Is Delta-8 THC Legal to Consume?
This type of THC derives from marijuana. As such, it is federally illegal, since this plant is considered a banned, controlled substance. Technically speaking, though, there are types that are legal for consumption. It is not illegal, for instance, to consume the hemp-derived variant of it. However, hemp contains only trace amounts of THC, making it near impossible to create d8 products out of only hemp.
Most d8 products get their THC by converting CBD into delta-8. Because of this process, the DEA lists delta-8 in the illicit category. In its interim final rule published on August 21, 2020, the DEA said: “All synthetically derived tetrahydrocannabinols remain schedule I controlled substances.”
Does Delta 8 THC Get You High?
Some consumers may experience some psychoactive side effects of using products with delta-8-THC. These effects might be markedly less than what one might experience from delta-9 products, though. One way to think about the difference would be to consider delta-8 as a “Diet Coke” version of delta-9. It has all the benefits and effects but is toned down several steps. Like delta-9, it stimulates appetite and produces feelings of euphoria. It can relax or energize the consumer depending on the cannabinoid profile or the terpenes in the product. It also induces headiness and psychoactive sensations.
Delta-8’s impact on the body, though, is less intense than delta-9’s. Even with experienced users, the effect is toned down. As such, the potential adverse side effects are also reduced.
Comparing Delta-8 and Delta-9 THC
Though research into cannabinoids has progressed significantly in the past few years, we still do not know a lot about it. Researchers still need more data into all the discrete types of cannabinoids and their effects on the body. For instance, until scientists thoroughly study all cannabinoids, science will keep assuming that delta-9 and delta-8-THC are the only compounds in marijuana that produce all of cannabis’ psychoactive effects. Since delta-9-THC is more abundant than delta-8, researchers largely attribute cannabis’ psychoactivity to delta-9.
Today, though, there is a particular interest in delta-8, specifically its potential to be an alternative to delta-9. Since it produces a gentle, less intense high, it could be more manageable than products that primarily contain delta-9-THC.

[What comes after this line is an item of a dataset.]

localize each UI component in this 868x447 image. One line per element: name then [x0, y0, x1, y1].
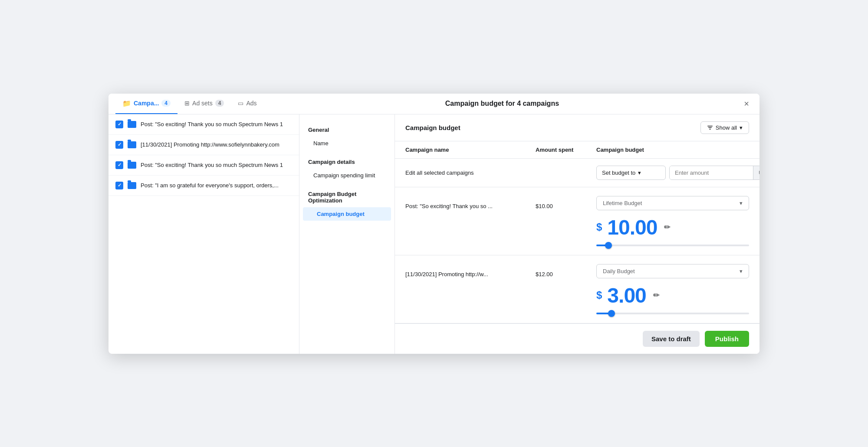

Besides, the two types of THC activate different parts of the endocannabinoid system. Delta-9-THC only activates CB1 receptors. However, it activates both CB1 and CB2 variants. If both receptors are involved, it produces homeostasis, the body’s “neutral,” natural resting state. In homeostasis, the body is neither in flight or fight mode, and it is at its most relaxed state.
Since it does not have strong psychoactive effects, medical professionals can treat a broader range of cancer patients with it. It does not induce heightened emotions, unlike delta-9, which is better at combating lack of appetite. Also, delta-8 has fewer adverse psychotropic effects. As such, you get the benefits of CBD minus the high.
Furthermore, it is legal in states where hemp-derived CBD or marijuana is legal for medical or recreational use. These products are in a regulatory grey area as they can be derived from CBD with zero delta-9-THC. If there are traces of delta-9-THC, it should be below the federal government’s regulatory level of 0.3 percent.
Many researchers consider it to be the milder version of delta-9. It produces homeostasis in the body and results in fewer adverse effects, at least compared to delta-9-THC. However, it is currently in a regulatory “gray area” in the United States, as it requires synthetically altering CBD into delta-8-THC. Still, the emergence of studies into the various constituent parts of marijuana proves that scientists have only begun to scratch the surface about this product. More studies should uncover ways of reaping the benefits of THC without having to account for the negative consequences.